Consisting of randomly oriented cells with nearly uniform shapes, open cell metal foams are considered to be reliable in heat transfer applications. Numerical tools and experimental tests were applied to assess the thermo‐hydraulic behavior of aluminum metal foam sheet adjacent to the heated wall in role of polymer electrolyte membrane (PEM) fuel cell end plate. Convective cooling media passing through the metal foam sheet carries heat being conducted through the plate and metal foam matrix. The plate with constant heat flux is considered to be the heat source in both numerical and experimental approaches.

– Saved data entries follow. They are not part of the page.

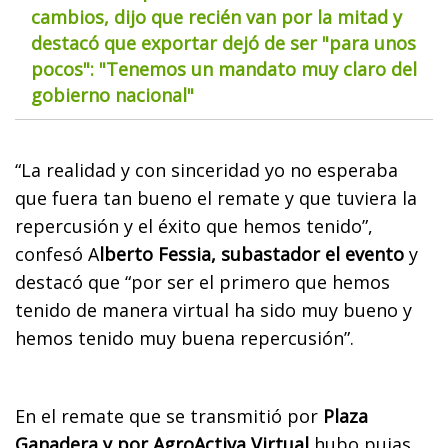
cambios, dijo que recién van por la mitad y
destacó que exportar dejó de ser "para unos
pocos": "Tenemos un mandato muy claro del
gobierno nacional"
“La realidad y con sinceridad yo no esperaba
que fuera tan bueno el remate y que tuviera la
repercusión y el éxito que hemos tenido”,
confesó A
lberto Fessia, subastador el evento
y
destacó que “por ser el primero que hemos
tenido de manera virtual ha sido muy bueno y
hemos tenido muy buena repercusión”.
En el remate que se transmitió por
Plaza
Ganadera y por AgroActiva Virtual
hubo pujas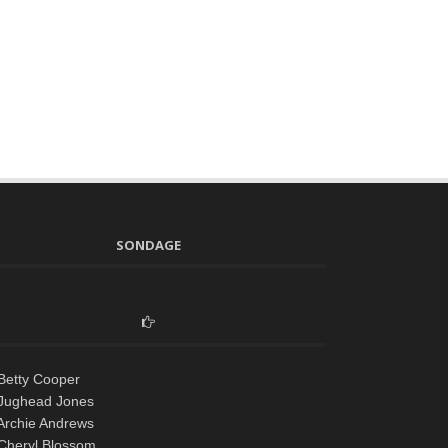
SONDAGE
Betty Cooper
Jughead Jones
Archie Andrews
Cheryl Blossom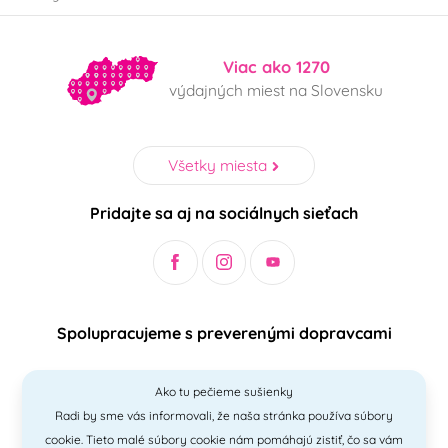
Viac ako 1270
výdajných miest na Slovensku
Všetky miesta
Pridajte sa aj na sociálnych sieťach
Spolupracujeme s preverenými dopravcami
Ako tu pečieme sušienky
Radi by sme vás informovali, že naša stránka používa súbory
Bezpečný a jednoduchý spôsob platieb
cookie. Tieto malé súbory cookie nám pomáhajú zistiť, čo sa vám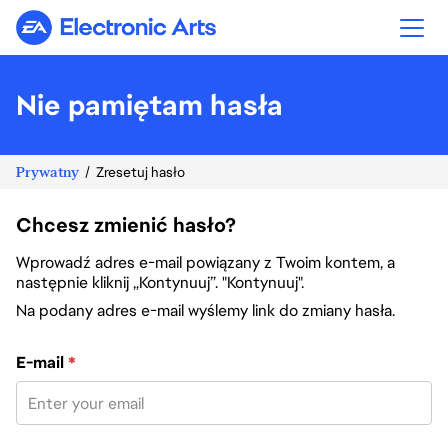
Electronic Arts
Nie pamiętam hasła
Prywatny
Zresetuj hasło
Chcesz zmienić hasło?
Wprowadź adres e-mail powiązany z Twoim kontem, a
następnie kliknij „Kontynuuj”. "Kontynuuj".
Na podany adres e-mail wyślemy link do zmiany hasła.
Zresetuj hasło za pomocą adresu e-mail
E-mail
*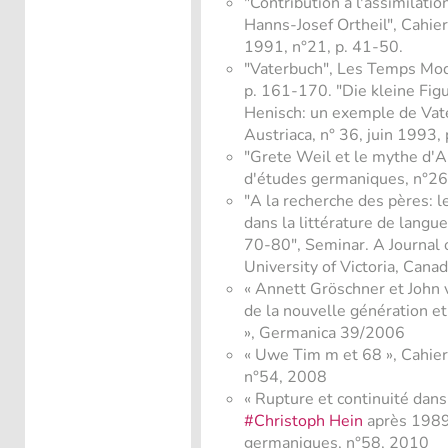
"Contribution à l'assimilati
Hanns-Josef Ortheil", Cahie
1991, n°21, p. 41-50.
"Vaterbuch", Les Temps Mod
p. 161-170. "Die kleine Fig
Henisch: un exemple de Vate
Austriaca, n° 36, juin 1993,
"Grete Weil et le mythe d'A
d'études germaniques, n°26
"A la recherche des pères:
dans la littérature de lang
70-80", Seminar. A Journal 
University of Victoria, Can
« Annett Gröschner et John v
de la nouvelle génération et
», Germanica 39/2006
« Uwe Tim m et 68 », Cahie
n°54, 2008
« Rupture et continuité dan
#Christoph Hein
après 1989»
germaniques, n°58, 2010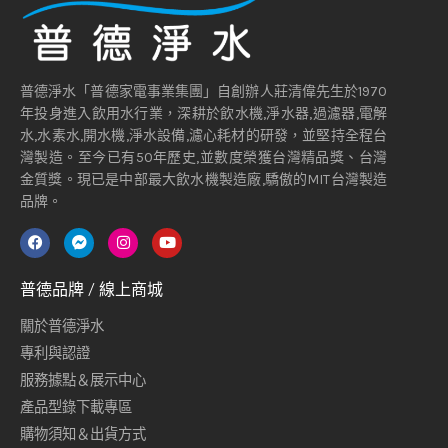
普德淨水「普德家電事業集團」自創辦人莊清偉先生於1970
年投身進入飲用水行業，深耕於飲水機,淨水器,過濾器,電解
水,水素水,開水機,淨水設備,濾心耗材的研發，並堅持全程台
灣製造。至今已有50年歷史,並數度榮獲台灣精品獎、台灣
金質獎。現已是中部最大飲水機製造廠,驕傲的MIT台灣製造
品牌。
普德品牌 / 線上商城
關於普德淨水
專利與認證
服務據點＆展示中心
產品型錄下載專區
購物須知＆出貨方式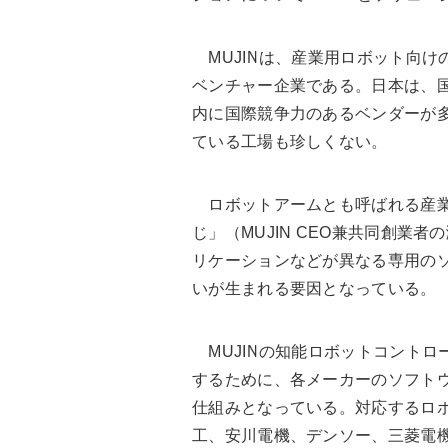
MUJINは、産業用ロボット向け
ベンチャー企業である。日本は、
内に国際競争力のあるベンダーが
ている工場も珍しくない。
ロボットアームとも呼ばれる産業
じ」（MUJIN CEO兼共同創業
リケーションなどが異なる専用の
いが生まれる要因となっている。
MUJINの知能ロボットコントロ
するために、各メーカーのソフトウ
仕組みとなっている。対応するロ
工、安川電機、デンソー、三菱電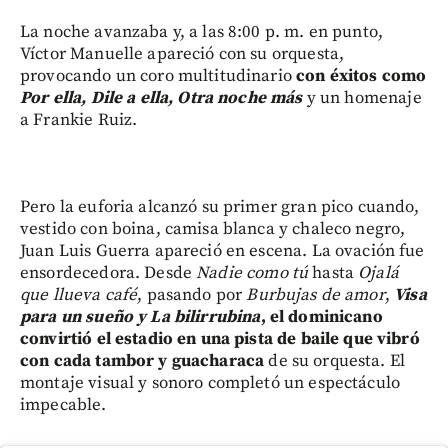
La noche avanzaba y, a las 8:00 p. m. en punto,
Víctor Manuelle apareció con su orquesta,
provocando un coro multitudinario
con éxitos como
Por ella, Dile a ella, Otra noche más
y un homenaje
a Frankie Ruiz.
Pero la euforia alcanzó su primer gran pico cuando,
vestido con boina, camisa blanca y chaleco negro,
Juan Luis Guerra apareció en escena. La ovación fue
ensordecedora. Desde
Nadie como tú
hasta
Ojalá
que llueva café
, pasando por
Burbujas de amor
,
Visa
para un sueño y La bilirrubina
, el dominicano
convirtió el estadio en una pista de baile que vibró
con cada tambor y guacharaca
de su orquesta. El
montaje visual y sonoro completó un espectáculo
impecable.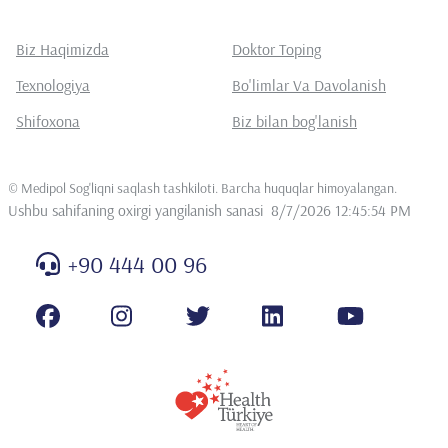
Biz Haqimizda
Doktor Toping
Texnologiya
Bo'limlar Va Davolanish
Shifoxona
Biz bilan bog'lanish
©
Medipol Sog'liqni saqlash tashkiloti. Barcha huquqlar himoyalangan
.
Ushbu sahifaning oxirgi yangilanish sanasi
8/7/2026 12:45:54 PM
+90 444 00 96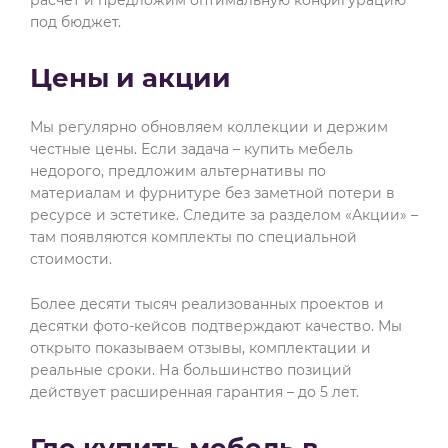
под бюджет.
Цены и акции
Мы регулярно обновляем коллекции и держим
честные цены. Если задача – купить мебель
недорого, предложим альтернативы по
материалам и фурнитуре без заметной потери в
ресурсе и эстетике. Следите за разделом «Акции» –
там появляются комплекты по специальной
стоимости.
Более десяти тысяч реализованных проектов и
десятки фото-кейсов подтверждают качество. Мы
открыто показываем отзывы, комплектации и
реальные сроки. На большинство позиций
действует расширенная гарантия – до 5 лет.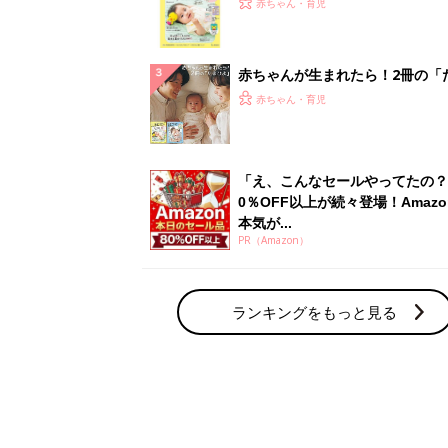
赤ちゃん・育児
集〉初めての授乳がうまくいく！
っぱい・ミルクの基本と夏のトラ
解決テク
赤ちゃんが生まれたら！2冊の「
ひよ」
赤ちゃん・育児
「え、こんなセールやってたの？
0％OFF以上が続々登場！Amazo
本気が...
PR（Amazon）
ランキングをもっと見る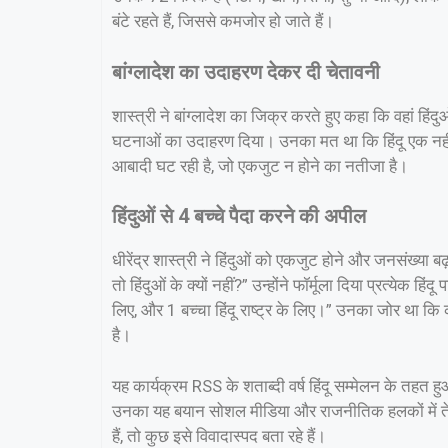
बंटे रहते हैं, जिससे कमजोर हो जाते हैं।
बांग्लादेश का उदाहरण देकर दी चेतावनी
शास्त्री ने बांग्लादेश का जिक्र करते हुए कहा कि वहां ह
घटनाओं का उदाहरण दिया। उनका मत था कि हिंदू एक नहीं हो 
आबादी घट रही है, जो एकजुट न होने का नतीजा है।
हिंदुओं से 4 बच्चे पैदा करने की अपील
धीरेंद्र शास्त्री ने हिंदुओं को एकजुट होने और जनसंख्या ब
तो हिंदुओं के क्यों नहीं?” उन्होंने फॉर्मूला दिया प्रत्येक हिं
लिए, और 1 बच्चा हिंदू राष्ट्र के लिए।” उनका जोर था कि
है।
यह कार्यक्रम RSS के शताब्दी वर्ष हिंदू सम्मेलन के तहत हुआ
उनका यह बयान सोशल मीडिया और राजनीतिक हलकों में तेजी 
हैं, तो कुछ इसे विवादास्पद बता रहे हैं।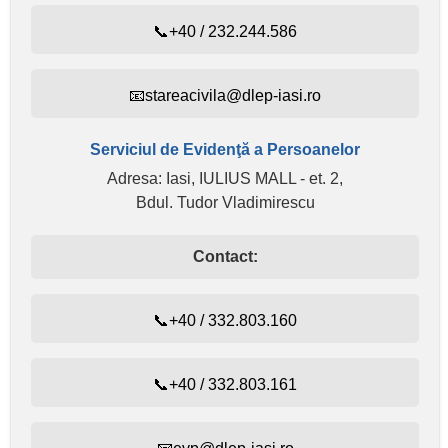
📞+40 / 232.244.586
📧stareacivila@dlep-iasi.ro
Serviciul de Evidenţă a Persoanelor
Adresa: Iasi, IULIUS MALL - et. 2,
Bdul. Tudor Vladimirescu
Contact:
📞+40 / 332.803.160
📞+40 / 332.803.161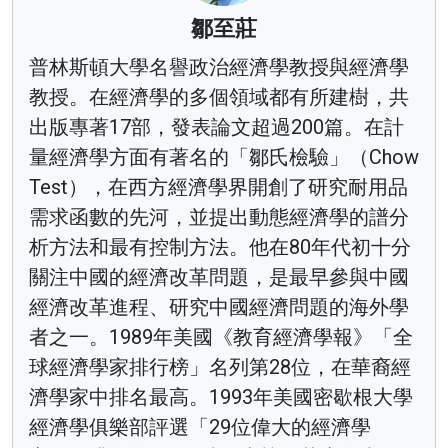
鄒至莊
普林斯頓大學名譽政治經濟學教授與經濟學
教授。在經濟學的多個領域都有所建樹，共
出版專著17部，發表論文超過200篇。在計
量經濟學方面有著名的「鄒氏檢驗」（Chow
Test），在西方經濟學界開創了研究耐用品
需求函數的先河，並提出動態經濟學的譜分
析方法和最有控制方法。他在80年代初十分
關注中國的經濟改革問題，是最早參與中國
經濟改革進程、研究中國經濟問題的海外學
者之一。1989年美國《教育經濟學報》「全
球經濟學家排行榜」名列第28位，在華裔經
濟學家中排名最高。1993年美國密歇根大學
經濟學俱樂部評選「29位偉大的經濟學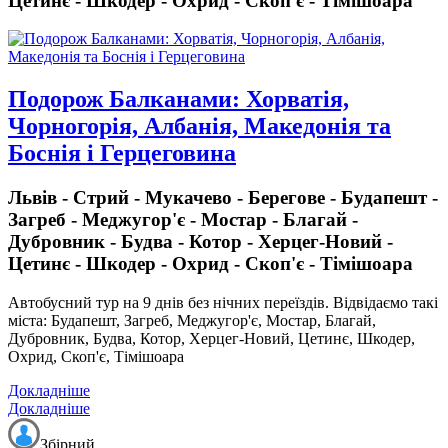
Цетинє - Шкодер - Охрид - Скоп'є - Тімішоара
Подорож Балканами: Хорватія,
Чорногорія, Албанія, Македонія та
Боснія і Герцеговина
Львів - Стрий - Мукачево - Берегове - Будапешт -
Загреб - Меджугор'є - Мостар - Благай -
Дубровник - Будва - Котор - Херцег-Новий -
Цетинє - Шкодер - Охрид - Скоп'є - Тімішоара
Автобусний тур на 9 днів без нічних переїздів
. Відвідаємо такі
міста: Будапешт, Загреб, Меджугор'є, Мостар, Благай,
Дубровник, Будва, Котор, Херцег-Новий, Цетинє, Шкодер,
Охрид, Скоп'є, Тімішоара
Докладніше
Докладніше
Збірний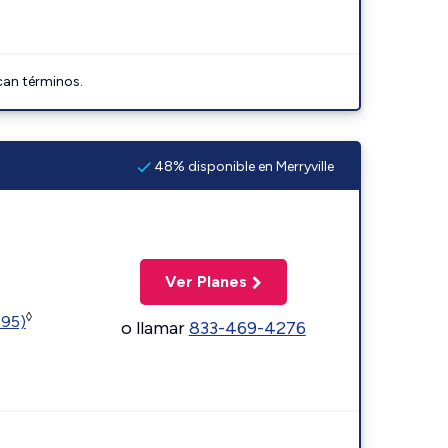
can términos.
48% disponible en Merryville
Ver Planes
◊
595)
o llamar
833-469-4276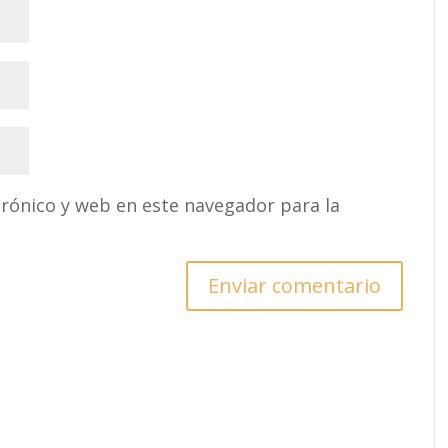
rónico y web en este navegador para la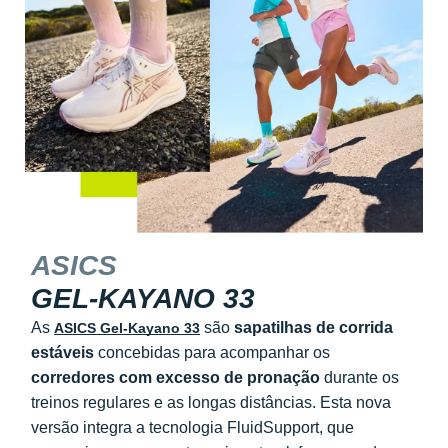
ASICS
GEL-KAYANO 33
As
são
sapatilhas de corrida
ASICS Gel-Kayano 33
estáveis
concebidas para acompanhar os
corredores com excesso de pronação
durante os
treinos regulares e as longas distâncias. Esta nova
versão integra a tecnologia FluidSupport, que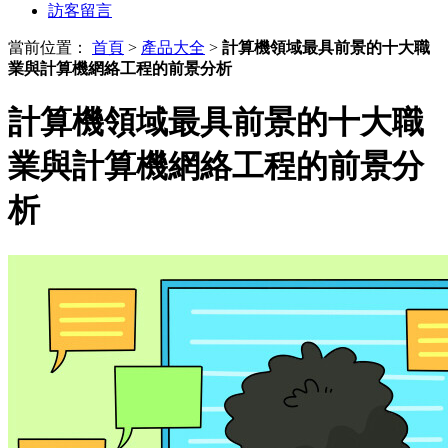
訪客留言
當前位置：
首頁
>
產品大全
>
計算機領域最具前景的十大職
業與計算機網絡工程的前景分析
計算機領域最具前景的十大職
業與計算機網絡工程的前景分
析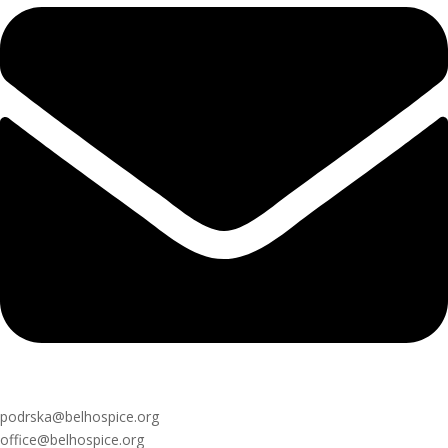
podrska@belhospice.org
office@belhospice.org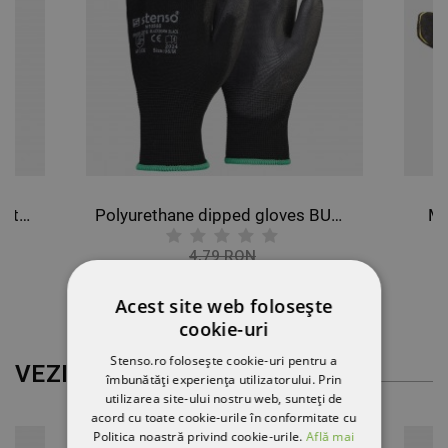
Mănuși tricotate ecologice topite în nitril EGEBANT ECOCYCLE GREEN
Polyurethane dipped gloves BUNTING BLACK
Mă
4,79 RON
-11%
4,26 RON
Acest site web folosește
cookie-uri
Stenso.ro folosește cookie-uri pentru a
VEZI MAI MULT
îmbunătăți experiența utilizatorului. Prin
utilizarea site-ului nostru web, sunteți de
acord cu toate cookie-urile în conformitate cu
Politica noastră privind cookie-urile.
Află mai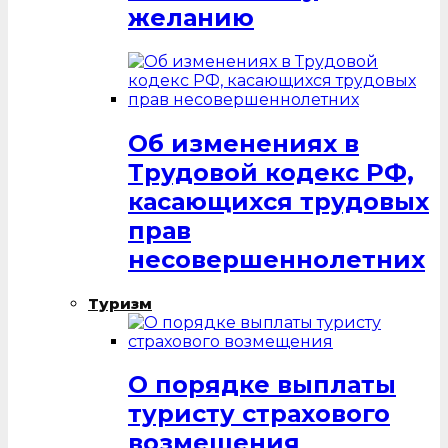
желанию
Об изменениях в
Трудовой кодекс РФ,
касающихся трудовых
прав
несовершеннолетних
Туризм
О порядке выплаты
туристу страхового
возмещения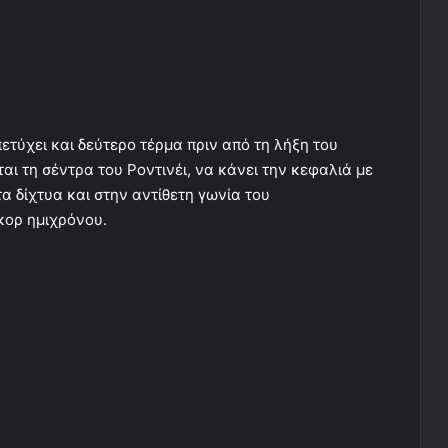
ετύχει και δεύτερο τέρμα πριν από τη λήξη του
αι τη σέντρα του Ροντινέι, να κάνει την κεφαλιά με
α δίχτυα και στην αντίθετη γωνία του
κορ ημιχρόνου.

Numerical model was applied for simulation of the metal foam sheet through porous media assumptions. The experimental set up was also assembled to verify the theory. The comparison between the numerical results and experimental data revealed acceptable agreement. The porosity percentage, heat flux, the metal foam sheet height and the coolant media velocity were the investigated variables. Finally, the result showed that the outlet temperature would increase straightly with the porosity percentage decrement. Whilst, on the other hand the pressure drop decreased by porosity enhancement.

中文翻译：

---

开孔金属泡沫作为扩展的冷却液表面–燃料电池应用

开孔金属泡沫由形状几乎均匀的无规孔组成，在传热应用中被认为是可靠的。应用数值工具和实验测试来评估与加热壁相邻的铝泡沫金属板在聚合物电解质膜（PEM）燃料电池端板中的热工行为。穿过金属泡沫片的对流冷却介质携带通过板和金属泡沫基质传导的热量。在数值和实验方法中，具有恒定热通量的板都被认为是热源。通过多孔介质假设，将数值模型用于泡沫金属板的仿真。还组装了实验装置以验证该理论。数值结果与实验数据之间的比较表明可接受的一致性。孔隙率，热通量，泡沫金属板的高度和冷却介质速度是研究的变量。最后，结果表明，随着孔隙率的降低，出口温度将直线上升。另一方面，由于孔隙率的提高，压降降低了。